SOURCE INFORMATION:
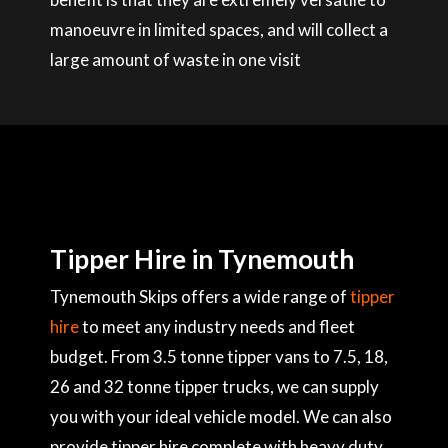
manoeuvre in limited spaces, and will collect a
large amount of waste in one visit
Tipper Hire in Tynemouth
Tynemouth Skips offers a wide range of
tipper
hire
to meet any industry needs and fleet
budget. From 3.5 tonne tipper vans to 7.5, 18,
26 and 32 tonne tipper trucks, we can supply
you with your ideal vehicle model. We can also
provide tipper hire complete with heavy duty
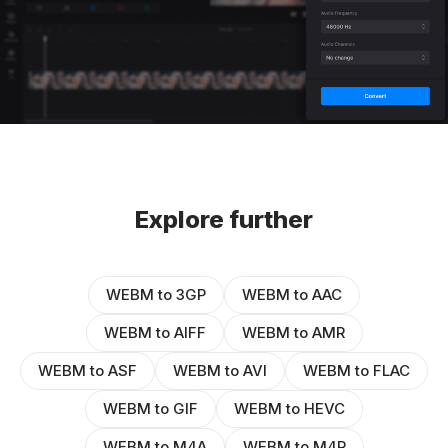
Explore further
WEBM to 3GP
WEBM to AAC
WEBM to AIFF
WEBM to AMR
WEBM to ASF
WEBM to AVI
WEBM to FLAC
WEBM to GIF
WEBM to HEVC
WEBM to M4A
WEBM to M4R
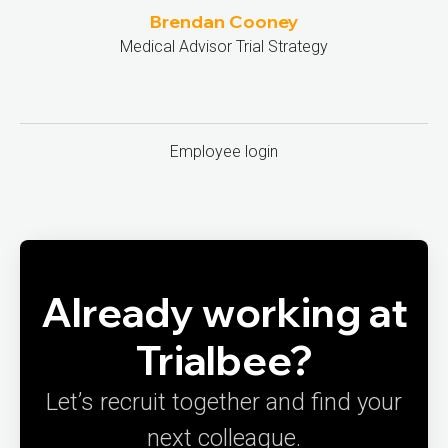
Brendan Cooney
Medical Advisor Trial Strategy
Employee login
Already working at
Trialbee?
Let’s recruit together and find your
next colleague.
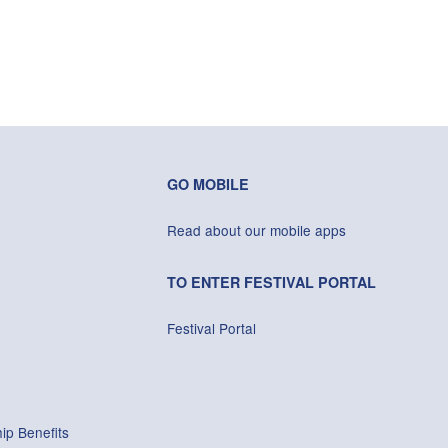
GO MOBILE
Read about our mobile apps
TO ENTER FESTIVAL PORTAL
Festival Portal
ip Benefits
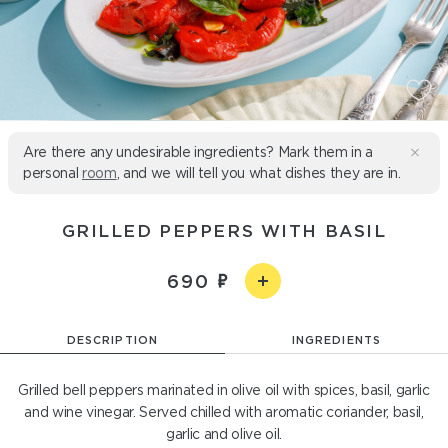
Are there any undesirable ingredients? Mark them in a
personal
room
, and we will tell you what dishes they are in.
GRILLED PEPPERS WITH BASIL
690
DESCRIPTION
INGREDIENTS
Grilled bell peppers marinated in olive oil with spices, basil, garlic
and wine vinegar. Served chilled with aromatic coriander, basil,
garlic and olive oil.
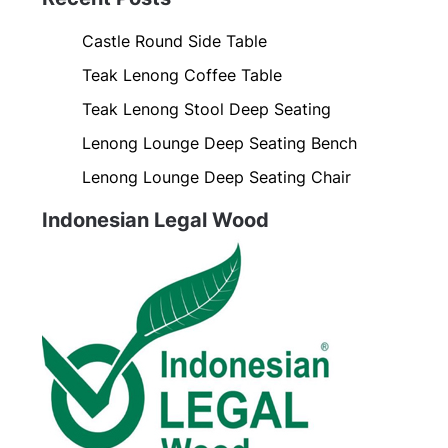
Castle Round Side Table
Teak Lenong Coffee Table
Teak Lenong Stool Deep Seating
Lenong Lounge Deep Seating Bench
Lenong Lounge Deep Seating Chair
Indonesian Legal Wood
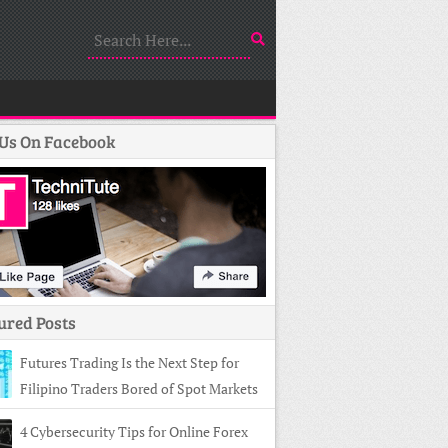
 Us On Facebook
ured Posts
Futures Trading Is the Next Step for
Filipino Traders Bored of Spot Markets
4 Cybersecurity Tips for Online Forex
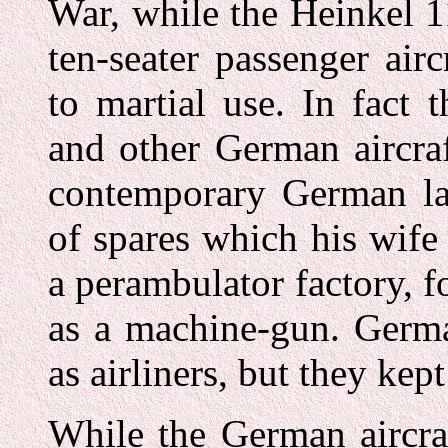
War, while the Heinkel 1
ten-seater passenger air
to martial use. In fact 
and other German aircraf
contemporary German la
of spares which his wife
a perambulator factory, 
as a machine-gun. German
as airliners, but they ke
While the German aircraf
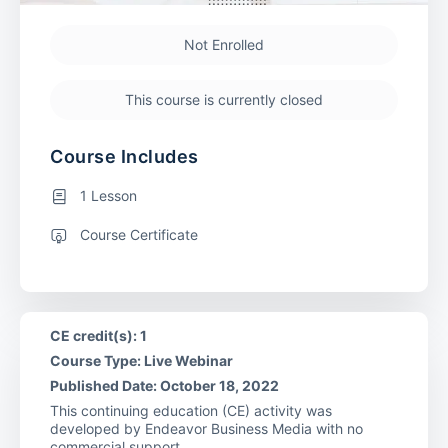
Not Enrolled
This course is currently closed
Course Includes
1 Lesson
Course Certificate
CE credit(s): 1
Course Type: Live Webinar
Published Date: October 18, 2022
This continuing education (CE) activity was
developed by Endeavor Business Media with no
commercial support.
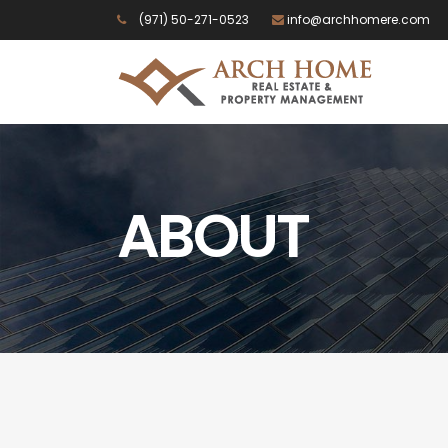
(971) 50-271-0523
info@archhomere.com
ABOUT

ASSIGNED TASK: The span to retype runs from the line containing "Course Certificate" through the last line of the listing above, both ends included; copy it exactly, without pictures.

RESULT OF THE EXERCISE:
Course Certificate
CE credit(s): 1
Course Type: Live Webinar
Published Date: October 18, 2022
This continuing education (CE) activity was
developed by Endeavor Business Media with no
commercial support.
(971) 50-271-0523
info@archhomere.com
ABOUT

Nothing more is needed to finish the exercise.